START Task input
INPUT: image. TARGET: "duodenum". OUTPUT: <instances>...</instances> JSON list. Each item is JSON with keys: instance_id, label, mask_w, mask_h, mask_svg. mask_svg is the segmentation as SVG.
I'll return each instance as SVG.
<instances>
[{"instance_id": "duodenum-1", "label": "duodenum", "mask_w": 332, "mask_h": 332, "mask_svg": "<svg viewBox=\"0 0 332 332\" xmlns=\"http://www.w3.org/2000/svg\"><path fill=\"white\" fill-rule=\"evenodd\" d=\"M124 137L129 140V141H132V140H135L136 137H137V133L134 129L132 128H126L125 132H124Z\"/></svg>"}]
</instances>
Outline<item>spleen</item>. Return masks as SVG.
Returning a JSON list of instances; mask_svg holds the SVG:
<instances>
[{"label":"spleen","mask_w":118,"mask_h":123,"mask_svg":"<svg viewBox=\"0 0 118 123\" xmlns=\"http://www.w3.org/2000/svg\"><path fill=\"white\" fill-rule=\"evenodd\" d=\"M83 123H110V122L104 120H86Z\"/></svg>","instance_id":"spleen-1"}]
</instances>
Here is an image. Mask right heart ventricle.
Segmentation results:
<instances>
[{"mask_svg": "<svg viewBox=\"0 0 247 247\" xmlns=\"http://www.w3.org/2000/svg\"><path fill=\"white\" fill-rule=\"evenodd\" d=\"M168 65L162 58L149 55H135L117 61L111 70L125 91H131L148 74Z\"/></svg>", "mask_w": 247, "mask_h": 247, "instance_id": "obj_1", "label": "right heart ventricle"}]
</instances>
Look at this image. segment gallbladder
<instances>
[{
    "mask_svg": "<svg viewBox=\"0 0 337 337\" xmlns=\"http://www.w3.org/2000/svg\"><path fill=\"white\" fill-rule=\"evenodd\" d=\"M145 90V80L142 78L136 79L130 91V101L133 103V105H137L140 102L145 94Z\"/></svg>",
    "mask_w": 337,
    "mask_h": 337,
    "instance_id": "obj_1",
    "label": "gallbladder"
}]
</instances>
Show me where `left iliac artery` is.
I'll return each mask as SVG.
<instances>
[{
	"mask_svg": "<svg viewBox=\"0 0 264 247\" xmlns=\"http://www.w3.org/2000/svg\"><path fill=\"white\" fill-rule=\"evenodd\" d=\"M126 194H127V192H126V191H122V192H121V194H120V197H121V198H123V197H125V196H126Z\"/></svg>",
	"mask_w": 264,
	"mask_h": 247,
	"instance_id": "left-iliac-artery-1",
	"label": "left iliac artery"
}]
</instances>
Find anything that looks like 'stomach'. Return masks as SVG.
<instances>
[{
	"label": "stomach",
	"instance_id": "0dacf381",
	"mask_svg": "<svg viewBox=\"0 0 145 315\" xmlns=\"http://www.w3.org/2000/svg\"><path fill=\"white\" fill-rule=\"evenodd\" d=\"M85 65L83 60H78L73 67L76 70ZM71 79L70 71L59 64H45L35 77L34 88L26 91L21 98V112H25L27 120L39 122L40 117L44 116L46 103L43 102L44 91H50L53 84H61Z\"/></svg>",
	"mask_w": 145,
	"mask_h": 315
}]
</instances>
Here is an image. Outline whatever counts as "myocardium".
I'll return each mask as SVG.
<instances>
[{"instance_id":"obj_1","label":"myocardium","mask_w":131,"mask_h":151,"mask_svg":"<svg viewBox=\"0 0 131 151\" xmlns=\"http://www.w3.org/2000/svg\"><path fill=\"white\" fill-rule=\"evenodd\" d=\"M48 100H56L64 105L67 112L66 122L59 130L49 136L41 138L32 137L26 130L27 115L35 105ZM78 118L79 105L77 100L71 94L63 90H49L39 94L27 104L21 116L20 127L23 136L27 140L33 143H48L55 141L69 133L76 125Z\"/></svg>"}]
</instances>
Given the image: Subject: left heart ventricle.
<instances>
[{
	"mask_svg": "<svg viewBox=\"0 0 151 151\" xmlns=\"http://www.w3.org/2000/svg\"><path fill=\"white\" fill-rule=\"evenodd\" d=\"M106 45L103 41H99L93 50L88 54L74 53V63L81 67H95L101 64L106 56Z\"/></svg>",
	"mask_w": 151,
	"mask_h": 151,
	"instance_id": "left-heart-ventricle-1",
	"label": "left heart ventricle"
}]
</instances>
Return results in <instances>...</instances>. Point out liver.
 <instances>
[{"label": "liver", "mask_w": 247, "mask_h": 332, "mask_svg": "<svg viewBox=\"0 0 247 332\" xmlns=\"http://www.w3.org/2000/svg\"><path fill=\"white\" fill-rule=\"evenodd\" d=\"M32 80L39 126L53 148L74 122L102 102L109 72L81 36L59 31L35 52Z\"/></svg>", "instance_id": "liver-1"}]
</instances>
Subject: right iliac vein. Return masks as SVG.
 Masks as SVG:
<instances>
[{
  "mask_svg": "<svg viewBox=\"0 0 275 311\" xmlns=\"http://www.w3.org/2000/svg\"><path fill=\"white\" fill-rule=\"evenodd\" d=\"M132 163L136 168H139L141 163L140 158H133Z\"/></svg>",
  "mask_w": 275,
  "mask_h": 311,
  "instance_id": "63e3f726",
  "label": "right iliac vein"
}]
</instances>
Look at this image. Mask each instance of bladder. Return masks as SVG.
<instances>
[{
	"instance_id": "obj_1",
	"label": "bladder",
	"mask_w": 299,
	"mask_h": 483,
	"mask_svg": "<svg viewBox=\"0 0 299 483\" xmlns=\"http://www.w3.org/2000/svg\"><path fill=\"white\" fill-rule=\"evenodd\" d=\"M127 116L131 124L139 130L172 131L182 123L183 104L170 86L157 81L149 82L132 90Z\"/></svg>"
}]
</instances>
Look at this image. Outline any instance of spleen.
END Task input
§ **Exercise goal**
In the data above, find the line containing "Subject: right iliac", then copy it and every later line exactly.

§ **Answer box**
Subject: right iliac vein. Return masks as SVG.
 Masks as SVG:
<instances>
[{
  "mask_svg": "<svg viewBox=\"0 0 275 311\" xmlns=\"http://www.w3.org/2000/svg\"><path fill=\"white\" fill-rule=\"evenodd\" d=\"M132 163L136 168H139L141 163L140 158H133Z\"/></svg>",
  "mask_w": 275,
  "mask_h": 311,
  "instance_id": "63e3f726",
  "label": "right iliac vein"
}]
</instances>
Look at this image. Mask each instance of bladder. Return masks as SVG.
<instances>
[{
	"instance_id": "obj_1",
	"label": "bladder",
	"mask_w": 299,
	"mask_h": 483,
	"mask_svg": "<svg viewBox=\"0 0 299 483\" xmlns=\"http://www.w3.org/2000/svg\"><path fill=\"white\" fill-rule=\"evenodd\" d=\"M127 116L131 124L139 130L172 131L182 123L183 104L170 86L157 81L149 82L132 90Z\"/></svg>"
}]
</instances>
Look at this image. Outline any instance of spleen.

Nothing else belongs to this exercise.